Nevertheless, the group has inspired its group to maintain sensible expectations for Alonzo, stating:
“There are high expectations resting on this improve. Some unreasonably so. Cardano watchers could also be anticipating a complicated ecosystem of consumer-ready DApps accessible instantly after the improve. Expectations must be managed right here.”
Cardano is a public blockchain that was based by Ethereum co-founder Charles Hoskinson and developed by his analysis agency IOHK.
Whereas Cardano pledged to rival Ethereum’s dominance in internet hosting decentralized finance (DeFi) and Web3 applications, the project has garnered criticism for failing to deliver smart contract functionality until now regardless of launching in September 2017.
Dominic Williams, founder of rival platform Internet Computer, slammed Cardano for the amount of time taken for the protocol to launch smart contracts, stating: “It amazes me that this chain had been out there for two years, and is only just including assist for smart contracts, and people are happy with this progress.”
Cardano also copped flak in early September after the first DApp to launch on its test net encountered points relating to failed concurrent transaction processing.
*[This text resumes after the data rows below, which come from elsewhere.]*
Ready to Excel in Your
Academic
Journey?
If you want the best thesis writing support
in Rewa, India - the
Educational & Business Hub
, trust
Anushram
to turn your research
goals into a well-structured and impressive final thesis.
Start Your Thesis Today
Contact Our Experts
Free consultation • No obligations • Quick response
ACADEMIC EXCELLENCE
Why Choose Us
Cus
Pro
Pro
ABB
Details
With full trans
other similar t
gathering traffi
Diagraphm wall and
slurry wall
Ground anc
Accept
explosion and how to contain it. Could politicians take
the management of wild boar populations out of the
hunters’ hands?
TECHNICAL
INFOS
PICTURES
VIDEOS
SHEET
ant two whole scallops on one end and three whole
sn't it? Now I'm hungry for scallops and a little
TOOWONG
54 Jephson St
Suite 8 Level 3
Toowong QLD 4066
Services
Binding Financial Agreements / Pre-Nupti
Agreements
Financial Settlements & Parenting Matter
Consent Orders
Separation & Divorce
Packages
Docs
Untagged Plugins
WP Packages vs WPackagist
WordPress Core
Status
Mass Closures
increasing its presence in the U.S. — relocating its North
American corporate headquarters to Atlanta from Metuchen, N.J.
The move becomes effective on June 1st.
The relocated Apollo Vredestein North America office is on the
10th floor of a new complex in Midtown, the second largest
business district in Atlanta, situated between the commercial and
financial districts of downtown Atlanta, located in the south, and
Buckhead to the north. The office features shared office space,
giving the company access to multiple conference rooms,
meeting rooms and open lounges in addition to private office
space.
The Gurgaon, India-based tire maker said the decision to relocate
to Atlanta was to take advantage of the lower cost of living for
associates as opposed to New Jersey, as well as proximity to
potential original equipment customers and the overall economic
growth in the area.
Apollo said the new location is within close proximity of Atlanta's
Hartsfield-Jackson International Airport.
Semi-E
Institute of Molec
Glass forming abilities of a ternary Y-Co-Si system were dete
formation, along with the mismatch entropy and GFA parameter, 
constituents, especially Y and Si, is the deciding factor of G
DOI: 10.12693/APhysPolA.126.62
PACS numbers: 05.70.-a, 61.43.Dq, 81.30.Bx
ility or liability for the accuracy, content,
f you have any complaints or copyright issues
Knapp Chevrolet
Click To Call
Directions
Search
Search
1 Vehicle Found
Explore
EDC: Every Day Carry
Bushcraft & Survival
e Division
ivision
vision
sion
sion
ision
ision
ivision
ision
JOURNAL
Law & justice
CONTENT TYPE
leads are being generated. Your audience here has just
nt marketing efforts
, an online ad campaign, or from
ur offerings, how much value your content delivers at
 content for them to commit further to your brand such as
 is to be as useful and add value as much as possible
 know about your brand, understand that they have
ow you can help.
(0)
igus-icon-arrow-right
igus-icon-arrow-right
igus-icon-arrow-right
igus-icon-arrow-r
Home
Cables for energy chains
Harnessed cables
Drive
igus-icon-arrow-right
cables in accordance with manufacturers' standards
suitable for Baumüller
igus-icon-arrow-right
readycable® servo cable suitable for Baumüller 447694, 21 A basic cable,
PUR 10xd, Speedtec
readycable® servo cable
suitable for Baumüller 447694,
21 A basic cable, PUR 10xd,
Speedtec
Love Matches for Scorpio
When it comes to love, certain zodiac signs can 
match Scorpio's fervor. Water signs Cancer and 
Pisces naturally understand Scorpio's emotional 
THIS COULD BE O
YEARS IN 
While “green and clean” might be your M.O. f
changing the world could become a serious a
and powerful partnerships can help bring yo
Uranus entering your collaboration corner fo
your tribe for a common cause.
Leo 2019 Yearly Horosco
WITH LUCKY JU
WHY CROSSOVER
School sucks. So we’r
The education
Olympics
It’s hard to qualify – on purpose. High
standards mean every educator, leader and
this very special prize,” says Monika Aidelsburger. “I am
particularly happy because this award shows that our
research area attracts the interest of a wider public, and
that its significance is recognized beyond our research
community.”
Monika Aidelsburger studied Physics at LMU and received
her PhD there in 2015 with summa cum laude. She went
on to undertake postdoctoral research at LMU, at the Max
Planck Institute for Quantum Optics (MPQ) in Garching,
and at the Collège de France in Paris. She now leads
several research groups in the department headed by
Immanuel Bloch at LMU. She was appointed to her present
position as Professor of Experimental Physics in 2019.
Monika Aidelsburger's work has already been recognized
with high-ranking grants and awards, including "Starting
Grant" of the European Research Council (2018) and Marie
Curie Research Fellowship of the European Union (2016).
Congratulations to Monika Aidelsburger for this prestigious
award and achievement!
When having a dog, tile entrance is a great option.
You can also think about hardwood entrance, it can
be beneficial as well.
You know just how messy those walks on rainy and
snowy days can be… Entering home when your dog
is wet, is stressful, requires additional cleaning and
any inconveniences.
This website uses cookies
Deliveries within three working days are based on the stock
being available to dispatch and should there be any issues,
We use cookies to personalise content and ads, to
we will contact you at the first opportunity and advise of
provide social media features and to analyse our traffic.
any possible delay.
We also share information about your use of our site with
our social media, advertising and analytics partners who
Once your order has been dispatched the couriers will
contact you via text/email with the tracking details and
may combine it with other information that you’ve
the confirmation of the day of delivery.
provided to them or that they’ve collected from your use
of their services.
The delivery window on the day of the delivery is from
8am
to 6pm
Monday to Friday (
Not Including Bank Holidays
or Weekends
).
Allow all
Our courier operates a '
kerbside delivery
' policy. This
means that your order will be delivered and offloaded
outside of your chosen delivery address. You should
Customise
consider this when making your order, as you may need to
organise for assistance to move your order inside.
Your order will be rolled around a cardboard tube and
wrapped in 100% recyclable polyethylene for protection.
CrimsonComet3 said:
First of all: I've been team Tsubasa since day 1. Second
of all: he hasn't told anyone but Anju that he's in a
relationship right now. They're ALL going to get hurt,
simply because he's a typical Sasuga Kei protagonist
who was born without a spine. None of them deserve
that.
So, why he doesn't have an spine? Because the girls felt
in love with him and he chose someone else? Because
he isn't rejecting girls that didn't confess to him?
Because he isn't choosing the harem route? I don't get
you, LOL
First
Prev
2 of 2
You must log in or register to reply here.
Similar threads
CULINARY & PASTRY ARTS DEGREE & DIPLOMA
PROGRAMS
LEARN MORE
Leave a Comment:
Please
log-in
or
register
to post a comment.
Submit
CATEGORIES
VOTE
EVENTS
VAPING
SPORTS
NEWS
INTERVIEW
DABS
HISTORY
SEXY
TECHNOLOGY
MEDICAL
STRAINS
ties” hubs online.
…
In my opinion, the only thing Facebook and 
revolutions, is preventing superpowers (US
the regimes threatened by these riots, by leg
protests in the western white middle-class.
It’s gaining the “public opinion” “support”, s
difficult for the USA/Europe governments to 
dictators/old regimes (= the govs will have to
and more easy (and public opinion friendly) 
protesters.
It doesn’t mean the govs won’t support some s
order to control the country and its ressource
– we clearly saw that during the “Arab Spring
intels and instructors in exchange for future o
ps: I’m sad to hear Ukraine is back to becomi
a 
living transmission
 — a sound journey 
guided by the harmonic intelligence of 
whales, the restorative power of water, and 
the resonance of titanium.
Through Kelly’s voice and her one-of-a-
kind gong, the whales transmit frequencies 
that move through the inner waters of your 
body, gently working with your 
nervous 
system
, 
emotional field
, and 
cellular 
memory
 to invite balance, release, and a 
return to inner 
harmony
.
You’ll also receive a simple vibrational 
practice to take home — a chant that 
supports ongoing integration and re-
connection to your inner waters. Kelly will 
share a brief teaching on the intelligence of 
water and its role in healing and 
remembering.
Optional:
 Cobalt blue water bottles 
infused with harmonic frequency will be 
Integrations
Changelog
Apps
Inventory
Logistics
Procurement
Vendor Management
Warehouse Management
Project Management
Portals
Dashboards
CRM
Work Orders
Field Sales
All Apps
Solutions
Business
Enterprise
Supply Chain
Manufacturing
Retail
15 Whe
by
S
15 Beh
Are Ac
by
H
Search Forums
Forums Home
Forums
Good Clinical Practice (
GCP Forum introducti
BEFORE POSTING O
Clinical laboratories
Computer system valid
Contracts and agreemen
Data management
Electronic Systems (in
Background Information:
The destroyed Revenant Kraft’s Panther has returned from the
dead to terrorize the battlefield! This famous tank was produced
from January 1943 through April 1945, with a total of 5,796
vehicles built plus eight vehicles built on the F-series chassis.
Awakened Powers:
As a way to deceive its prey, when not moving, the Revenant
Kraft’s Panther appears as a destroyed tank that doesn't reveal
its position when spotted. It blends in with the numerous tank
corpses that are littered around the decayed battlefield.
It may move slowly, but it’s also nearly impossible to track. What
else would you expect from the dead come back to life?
Outspoken Ethereum maximalist, Anthony Sassano, tweeted: “Seriously 6 years of “peer-reviewed” analysis and a $90bil+ market cap later and the first dapp on Cardano can’t even do concurrent transaction processing (aka the very thing you need for DeFi).”
Cardano has since sought to address the criticism, asserting that DApps built on the protocol “aren’t restricted to at least one transaction per block.”
Regardless of its detractors, the hype for Candano’s upgrades recently drove its native token ADA into record highs, with ADA rallying 192% from a local low of $1.06 in late July to tag $3.10 on Sept. 3 in response to CoinGecko. ADA is also up more than 1,600% since the start of 2021.
Nevertheless, ADA has since dipped and spent the past week oscillating between roughly $2.30 and $2.80, suggesting many speculators might have bought the rumor and sold the news.